MEDICINA ESTETICA

Autotrapianto
di capelli

L’autotrapianto di capelli


L’autotrapianto di capelli è un trasferimento dei propri capelli da una sede ad altra dove evidentemente sta avvenendo il diradamento.
È indicato per chi soffre di alopecia androgenetica o comunque se è evidente una atrofia diffusa dei bulbi piliferi.
Non consiglio questo trattamento a chi presenta una calvizie completa perché non ci sarebbe materiale adoperabile per l’autotrapianto. Nei casi di parziale diradamento o in situazioni in cui la regione nucale sia folta, è invece possibile agire impiantando un sufficiente numero di bulbi e ottenere un buon risultato.

1Come si svolge?
L’obiettivo del trattamento è quello di impiantare il maggior numero di capelli in base a quanto sia possibile prelevare dalle aree donatrici. Esistono diverse tecniche:
tecnica fut o strip: è la più praticata e consiste nell’asportazione di una striscia di cuoio capelluto dall’area donatrice (regione nucale) e dal reimpianto dei bulbi; la losanga asportata viene poi suturata provocando una sottile cicatrice di meno di 1 millimetro che può essere facilmente nascosta anche sotto capelli corti;
tecnica fue: consiste nell’espianto singolo di unità follicolari dalla regione nucale che vengono poi reimpiantati nelle aree dove i capelli sono più diradati. A differenza della tecnica fut o strip, questo trattamento causa una minore visibilità delle cicatrici; d’altro canto, i bulbi che sono prelevati possono attecchire meno.
2Occorre una preparazione particolare?
Occorre effettuare delle semplici analisi preoperatorie.
3L’intervento è doloroso?
L’intervento non è doloroso e si svolge in anestesia locale con sedazione.
4Com’è il post trattamento?
È possibile tornare a casa e svolgere normali attività dopo poche ore di intervento.
Devono essere evitati sforzi eccessivi, traumi e l’esposizione al sole nelle settimane successive.
Potrebbe essere avvertita, nella zona di prelievo (nuca), una sensazione di tensione; per questo possono essere prescritti alcuni analgesici.
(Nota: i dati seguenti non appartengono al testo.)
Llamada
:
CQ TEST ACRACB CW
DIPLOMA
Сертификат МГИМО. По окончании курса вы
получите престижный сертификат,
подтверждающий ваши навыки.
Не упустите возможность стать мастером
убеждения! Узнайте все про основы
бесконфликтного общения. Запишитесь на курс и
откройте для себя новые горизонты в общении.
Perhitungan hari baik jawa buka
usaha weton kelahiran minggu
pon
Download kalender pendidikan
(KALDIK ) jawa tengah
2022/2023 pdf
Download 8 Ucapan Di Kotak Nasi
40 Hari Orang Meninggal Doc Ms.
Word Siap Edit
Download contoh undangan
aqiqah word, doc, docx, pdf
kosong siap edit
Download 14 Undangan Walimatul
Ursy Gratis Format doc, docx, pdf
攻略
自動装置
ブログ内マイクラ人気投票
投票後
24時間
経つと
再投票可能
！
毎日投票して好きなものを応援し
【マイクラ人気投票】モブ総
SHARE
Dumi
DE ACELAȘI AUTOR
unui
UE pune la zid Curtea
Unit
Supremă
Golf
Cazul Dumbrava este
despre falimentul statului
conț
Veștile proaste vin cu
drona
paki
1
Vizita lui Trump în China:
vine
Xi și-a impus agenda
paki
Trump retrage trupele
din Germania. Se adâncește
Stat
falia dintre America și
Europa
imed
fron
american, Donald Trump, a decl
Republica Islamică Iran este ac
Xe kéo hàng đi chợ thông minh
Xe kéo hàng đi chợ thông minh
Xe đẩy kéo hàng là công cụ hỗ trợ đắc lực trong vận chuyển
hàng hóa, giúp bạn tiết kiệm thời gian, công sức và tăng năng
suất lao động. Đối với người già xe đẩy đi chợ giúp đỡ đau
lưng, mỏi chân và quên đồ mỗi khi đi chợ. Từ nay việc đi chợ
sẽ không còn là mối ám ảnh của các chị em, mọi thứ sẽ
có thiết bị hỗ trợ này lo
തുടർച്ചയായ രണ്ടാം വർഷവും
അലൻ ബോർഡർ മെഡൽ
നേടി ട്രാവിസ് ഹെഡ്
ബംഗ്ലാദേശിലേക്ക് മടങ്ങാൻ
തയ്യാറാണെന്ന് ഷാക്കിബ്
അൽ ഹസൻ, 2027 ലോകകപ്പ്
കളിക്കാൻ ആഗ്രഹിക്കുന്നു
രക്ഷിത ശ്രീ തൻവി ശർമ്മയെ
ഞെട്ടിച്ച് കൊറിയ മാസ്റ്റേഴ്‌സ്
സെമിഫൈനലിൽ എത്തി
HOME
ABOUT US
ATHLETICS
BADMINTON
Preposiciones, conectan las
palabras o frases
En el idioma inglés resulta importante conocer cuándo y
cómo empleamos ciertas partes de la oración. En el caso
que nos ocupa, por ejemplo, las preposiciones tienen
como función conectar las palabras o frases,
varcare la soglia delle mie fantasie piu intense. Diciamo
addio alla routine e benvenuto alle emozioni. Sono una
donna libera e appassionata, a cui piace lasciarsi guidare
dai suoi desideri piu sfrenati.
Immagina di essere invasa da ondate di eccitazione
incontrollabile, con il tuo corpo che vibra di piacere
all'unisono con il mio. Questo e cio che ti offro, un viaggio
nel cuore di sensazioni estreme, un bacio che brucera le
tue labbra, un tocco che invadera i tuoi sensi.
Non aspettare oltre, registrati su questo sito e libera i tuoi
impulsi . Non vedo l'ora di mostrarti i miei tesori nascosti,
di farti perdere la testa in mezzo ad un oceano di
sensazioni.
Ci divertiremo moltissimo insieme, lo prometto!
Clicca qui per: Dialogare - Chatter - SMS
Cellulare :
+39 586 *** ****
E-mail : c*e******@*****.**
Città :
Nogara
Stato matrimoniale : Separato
D’altro canto, dove sono stati impiantati i bulbi, non viene avvertito fastidio né dolore. In questa zona del trapianto si formeranno delle piccole croste che dureranno 2/3 settimane; trascorso questo tempo i capelli potranno cadere per poi riprendere a crescere regolarmente e per tutta la vita (1,5/2 cm al mese circa).
Per alcuni pazienti potrebbe essere necessario procedere con un ulteriore impianto; è consigliabile attendere un anno circa tra il primo intervento e il successivo.
5Quanto dura il risultato?
Un paziente giovane con alopecia androgenetica marcata avrà bisogno di ulteriori trattamenti nel corso degli anni perché i capelli continueranno probabilmente a diradarsi ancora.
Un uomo con una situazione stabilizzata otterrà invece un buon risultato già con un solo intervento.